In this passage, Oliver Mellors reprimands Hilda for assuming he's stupid, employing a local idiom. Hilda has just accused him of exaggerating his accent and his use of dialect, and he angrily tells her that:
— Eh, I don’t wear me breeches arse-forrards.
The idiom "breeches arse-forrards" is a retort referring to Hilda’s classist assumptions about Mellors's ignorance. She thinks her jabs at him have been subtle, but Mellors asserts that he isn’t naive or foolish here. Saying that he doesn’t wear his breeches “arse-forrards” literally means that Mellors knows which way to put his pants on. It’s comparable to the modern expression "I wasn’t born yesterday," and it provides the reader with a sense of how an interaction like this might actually have sounded in the early 1900s.
The use of dialect in this passage grounds Mellors in his social and geographical context. Mellors's dialect of English is a regional variation specific to the Midlands. At the time, having a regionally-specific accent in Britain suggested that a person came from a working-class background.

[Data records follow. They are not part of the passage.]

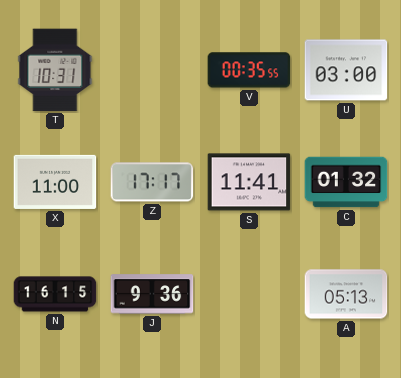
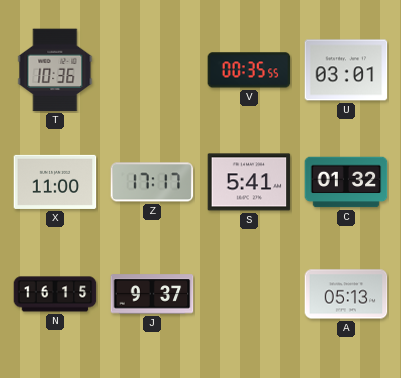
T: 10:31 -> 10:36
U: 03:00 -> 03:01
S: 11:41 -> 5:41
J: 9:36 -> 9:37
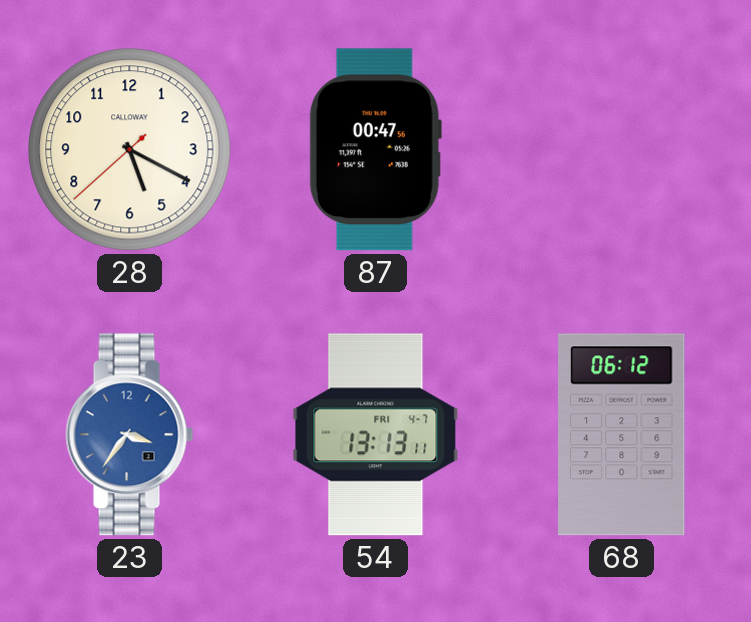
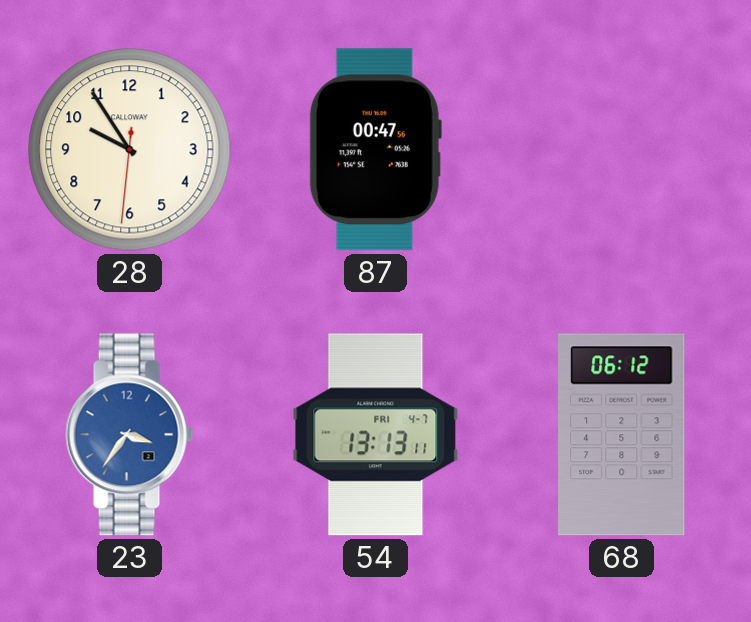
28: 5:19 -> 9:54
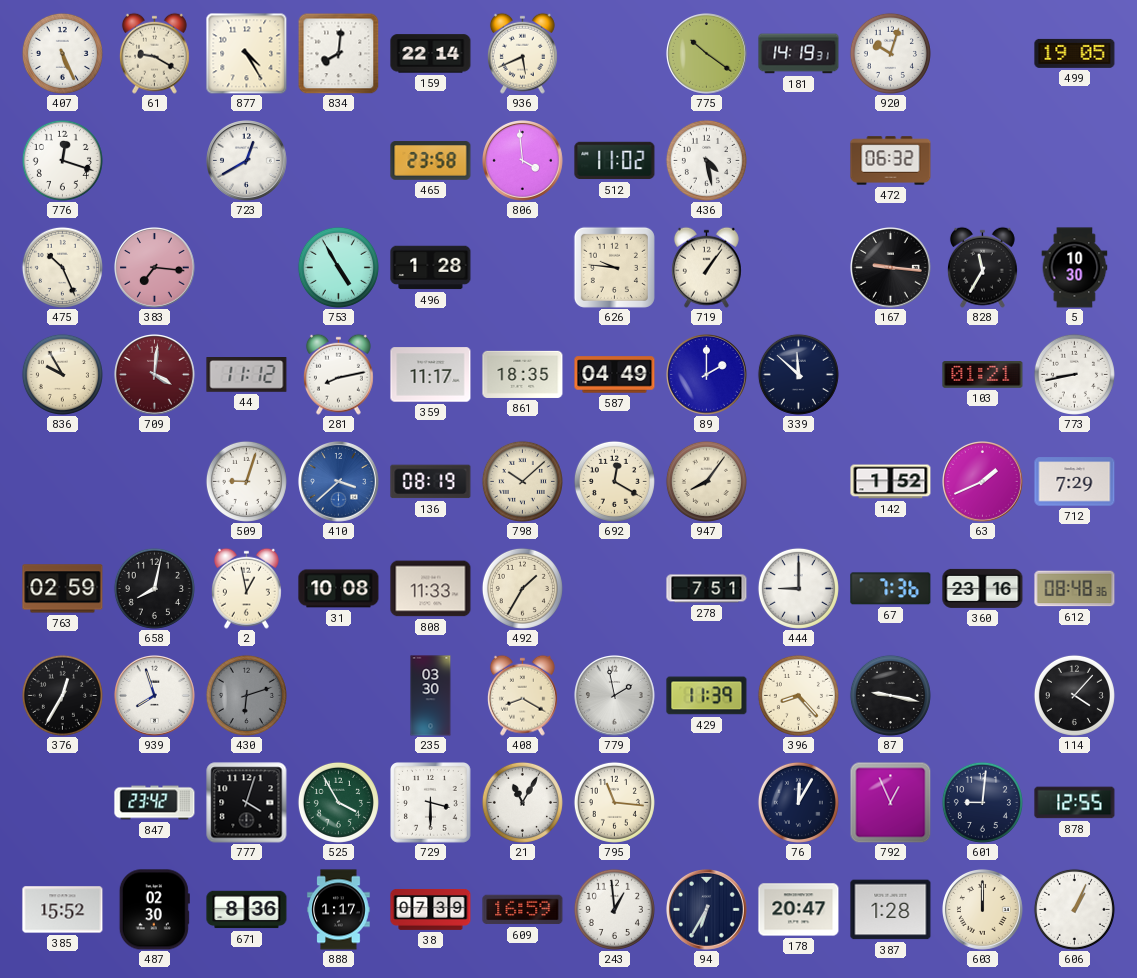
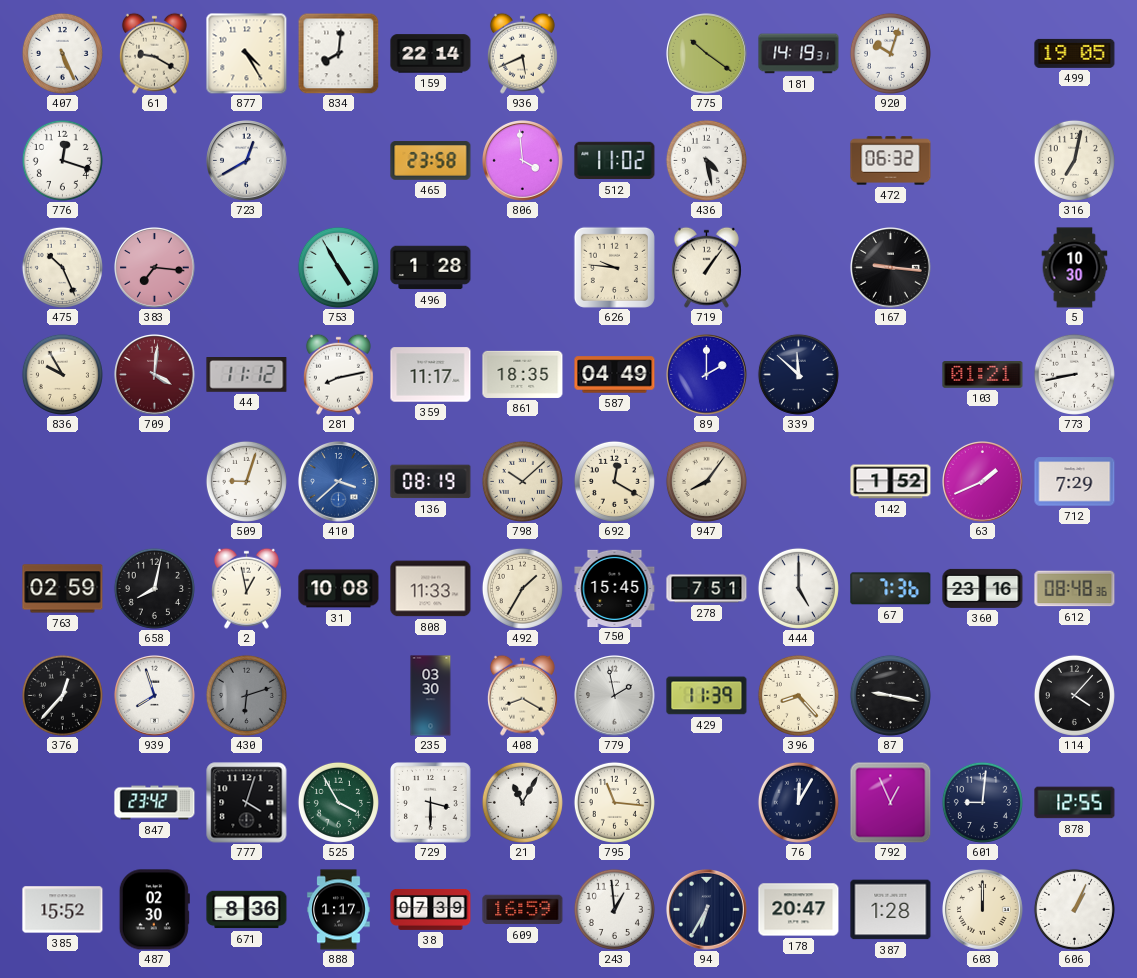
316: none -> 7:02
828: 11:35 -> none
750: none -> 15:45
444: 9:00 -> 5:00
376: 12:35 -> 12:37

In refusing to change his speech when berating Hilda, Mellors continues to confront and challenge her assumptions about his intelligence and capabilities. Part of the reason that Hilda is so uncomfortable with Mellors is because of his natural grace and good manners, since this clashes with her ideas about his social status, thus making her feel ill-at-ease. Rather than bowing to Hilda's simplistic interpretation of him, Mellors chooses to stand up for himself.